─── INFORMATION

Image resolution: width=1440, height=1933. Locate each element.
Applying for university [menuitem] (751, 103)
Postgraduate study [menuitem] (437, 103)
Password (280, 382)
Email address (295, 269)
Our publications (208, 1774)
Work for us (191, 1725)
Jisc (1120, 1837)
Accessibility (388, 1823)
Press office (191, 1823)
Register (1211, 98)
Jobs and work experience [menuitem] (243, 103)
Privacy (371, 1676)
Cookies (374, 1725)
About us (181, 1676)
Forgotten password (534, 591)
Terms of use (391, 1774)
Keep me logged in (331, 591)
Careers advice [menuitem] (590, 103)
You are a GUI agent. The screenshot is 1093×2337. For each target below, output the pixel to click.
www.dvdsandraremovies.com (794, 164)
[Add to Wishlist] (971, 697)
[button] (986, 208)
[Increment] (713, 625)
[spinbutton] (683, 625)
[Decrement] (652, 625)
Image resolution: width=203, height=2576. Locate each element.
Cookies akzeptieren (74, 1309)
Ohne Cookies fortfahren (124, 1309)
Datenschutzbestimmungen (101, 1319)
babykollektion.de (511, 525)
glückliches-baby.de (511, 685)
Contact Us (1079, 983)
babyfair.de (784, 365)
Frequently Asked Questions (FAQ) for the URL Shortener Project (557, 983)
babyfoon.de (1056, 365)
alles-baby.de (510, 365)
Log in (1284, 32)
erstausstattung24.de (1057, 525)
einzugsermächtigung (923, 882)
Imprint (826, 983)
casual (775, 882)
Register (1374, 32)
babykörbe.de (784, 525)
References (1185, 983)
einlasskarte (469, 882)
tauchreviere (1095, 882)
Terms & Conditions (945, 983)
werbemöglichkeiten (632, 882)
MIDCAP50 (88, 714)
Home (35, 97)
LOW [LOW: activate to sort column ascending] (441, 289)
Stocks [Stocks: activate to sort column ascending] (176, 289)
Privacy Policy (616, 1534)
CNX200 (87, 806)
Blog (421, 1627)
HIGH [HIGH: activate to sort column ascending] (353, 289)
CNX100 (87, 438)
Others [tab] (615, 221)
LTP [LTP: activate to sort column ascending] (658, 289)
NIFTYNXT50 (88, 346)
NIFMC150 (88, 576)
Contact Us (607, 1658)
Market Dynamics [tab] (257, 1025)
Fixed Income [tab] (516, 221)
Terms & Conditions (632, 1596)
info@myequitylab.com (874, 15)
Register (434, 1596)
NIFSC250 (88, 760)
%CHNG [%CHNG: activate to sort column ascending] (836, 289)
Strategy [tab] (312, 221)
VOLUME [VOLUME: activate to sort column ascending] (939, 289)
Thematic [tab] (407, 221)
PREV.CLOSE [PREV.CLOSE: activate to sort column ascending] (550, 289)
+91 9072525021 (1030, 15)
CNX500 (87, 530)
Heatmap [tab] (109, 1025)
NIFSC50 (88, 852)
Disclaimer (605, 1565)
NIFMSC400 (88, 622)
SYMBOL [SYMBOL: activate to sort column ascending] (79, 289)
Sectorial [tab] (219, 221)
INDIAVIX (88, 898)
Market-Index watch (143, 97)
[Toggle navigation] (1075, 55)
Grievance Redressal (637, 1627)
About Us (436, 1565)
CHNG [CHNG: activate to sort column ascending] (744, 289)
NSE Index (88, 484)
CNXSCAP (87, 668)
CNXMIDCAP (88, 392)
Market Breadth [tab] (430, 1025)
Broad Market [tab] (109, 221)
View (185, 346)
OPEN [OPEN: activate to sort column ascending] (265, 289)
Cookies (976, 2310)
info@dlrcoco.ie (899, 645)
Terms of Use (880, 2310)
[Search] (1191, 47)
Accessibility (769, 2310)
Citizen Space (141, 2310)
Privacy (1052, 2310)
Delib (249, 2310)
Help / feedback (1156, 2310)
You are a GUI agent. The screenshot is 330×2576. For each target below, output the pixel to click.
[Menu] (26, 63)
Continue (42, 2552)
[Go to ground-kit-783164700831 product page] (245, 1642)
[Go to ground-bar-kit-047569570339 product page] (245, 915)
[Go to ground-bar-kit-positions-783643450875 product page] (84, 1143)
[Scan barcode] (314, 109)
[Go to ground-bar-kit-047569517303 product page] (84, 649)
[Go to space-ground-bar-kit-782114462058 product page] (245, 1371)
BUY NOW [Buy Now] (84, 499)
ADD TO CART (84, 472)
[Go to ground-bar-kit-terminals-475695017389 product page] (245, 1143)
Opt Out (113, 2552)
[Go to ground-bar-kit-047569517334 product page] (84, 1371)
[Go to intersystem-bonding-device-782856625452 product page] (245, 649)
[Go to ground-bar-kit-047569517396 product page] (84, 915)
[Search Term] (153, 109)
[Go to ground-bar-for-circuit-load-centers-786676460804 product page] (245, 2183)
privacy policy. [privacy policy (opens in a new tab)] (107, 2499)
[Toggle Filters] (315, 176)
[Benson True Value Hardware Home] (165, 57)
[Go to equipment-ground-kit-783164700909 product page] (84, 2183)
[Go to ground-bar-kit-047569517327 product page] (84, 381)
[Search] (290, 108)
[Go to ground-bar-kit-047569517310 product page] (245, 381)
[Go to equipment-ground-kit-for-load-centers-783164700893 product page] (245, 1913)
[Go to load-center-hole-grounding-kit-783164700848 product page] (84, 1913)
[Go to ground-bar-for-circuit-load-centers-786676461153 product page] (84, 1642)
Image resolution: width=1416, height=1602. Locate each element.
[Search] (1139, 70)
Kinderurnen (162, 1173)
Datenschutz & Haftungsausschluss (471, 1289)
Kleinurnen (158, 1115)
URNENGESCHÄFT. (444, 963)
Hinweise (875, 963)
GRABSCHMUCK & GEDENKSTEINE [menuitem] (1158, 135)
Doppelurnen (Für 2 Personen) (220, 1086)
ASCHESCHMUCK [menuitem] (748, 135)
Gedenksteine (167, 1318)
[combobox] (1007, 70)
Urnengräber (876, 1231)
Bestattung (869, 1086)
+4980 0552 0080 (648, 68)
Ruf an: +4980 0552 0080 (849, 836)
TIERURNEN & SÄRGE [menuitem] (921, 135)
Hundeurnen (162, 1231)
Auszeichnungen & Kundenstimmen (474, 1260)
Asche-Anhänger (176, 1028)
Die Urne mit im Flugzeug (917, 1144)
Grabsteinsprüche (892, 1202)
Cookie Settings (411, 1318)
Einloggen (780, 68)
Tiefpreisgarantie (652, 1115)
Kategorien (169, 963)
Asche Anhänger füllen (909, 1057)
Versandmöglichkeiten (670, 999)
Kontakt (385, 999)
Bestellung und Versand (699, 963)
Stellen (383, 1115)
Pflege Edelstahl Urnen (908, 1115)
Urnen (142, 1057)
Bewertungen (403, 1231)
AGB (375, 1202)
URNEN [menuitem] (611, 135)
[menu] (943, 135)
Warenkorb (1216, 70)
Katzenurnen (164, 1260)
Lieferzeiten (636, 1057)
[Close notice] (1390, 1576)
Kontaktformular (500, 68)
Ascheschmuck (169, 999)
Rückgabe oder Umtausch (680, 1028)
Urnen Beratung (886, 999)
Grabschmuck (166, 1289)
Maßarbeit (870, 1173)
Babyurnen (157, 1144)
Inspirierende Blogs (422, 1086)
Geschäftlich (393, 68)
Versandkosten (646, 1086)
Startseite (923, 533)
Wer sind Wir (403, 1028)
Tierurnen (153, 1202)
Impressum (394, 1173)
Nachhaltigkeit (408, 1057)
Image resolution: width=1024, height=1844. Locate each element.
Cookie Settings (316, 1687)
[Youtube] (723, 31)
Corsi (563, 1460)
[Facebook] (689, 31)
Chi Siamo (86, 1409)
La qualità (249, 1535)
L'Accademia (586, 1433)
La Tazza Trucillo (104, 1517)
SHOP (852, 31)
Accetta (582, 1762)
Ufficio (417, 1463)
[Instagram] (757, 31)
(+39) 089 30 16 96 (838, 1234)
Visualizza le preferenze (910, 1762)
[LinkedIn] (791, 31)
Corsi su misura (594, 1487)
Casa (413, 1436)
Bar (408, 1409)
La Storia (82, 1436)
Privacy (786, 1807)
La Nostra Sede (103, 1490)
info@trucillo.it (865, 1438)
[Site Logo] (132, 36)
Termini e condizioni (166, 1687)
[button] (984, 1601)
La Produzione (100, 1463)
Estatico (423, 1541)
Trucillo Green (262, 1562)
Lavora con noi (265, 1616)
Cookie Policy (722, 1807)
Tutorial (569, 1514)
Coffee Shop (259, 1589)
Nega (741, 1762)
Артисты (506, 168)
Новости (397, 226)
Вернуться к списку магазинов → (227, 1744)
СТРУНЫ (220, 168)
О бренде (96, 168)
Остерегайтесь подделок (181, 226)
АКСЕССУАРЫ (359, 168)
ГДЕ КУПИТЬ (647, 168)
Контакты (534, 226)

──────

REQUIREMENT: Would you print, exactly as written, every line above from the one holding "[Search] (1191, 47)" through the one holding "Opt Out (113, 2552)", with both included and no other lines?

SOLUTION BELOW:
[Search] (1191, 47)
Accessibility (769, 2310)
Citizen Space (141, 2310)
Privacy (1052, 2310)
Delib (249, 2310)
Help / feedback (1156, 2310)
You are a GUI agent. The screenshot is 330×2576. For each target below, output the pixel to click.
[Menu] (26, 63)
Continue (42, 2552)
[Go to ground-kit-783164700831 product page] (245, 1642)
[Go to ground-bar-kit-047569570339 product page] (245, 915)
[Go to ground-bar-kit-positions-783643450875 product page] (84, 1143)
[Scan barcode] (314, 109)
[Go to ground-bar-kit-047569517303 product page] (84, 649)
[Go to space-ground-bar-kit-782114462058 product page] (245, 1371)
BUY NOW [Buy Now] (84, 499)
ADD TO CART (84, 472)
[Go to ground-bar-kit-terminals-475695017389 product page] (245, 1143)
Opt Out (113, 2552)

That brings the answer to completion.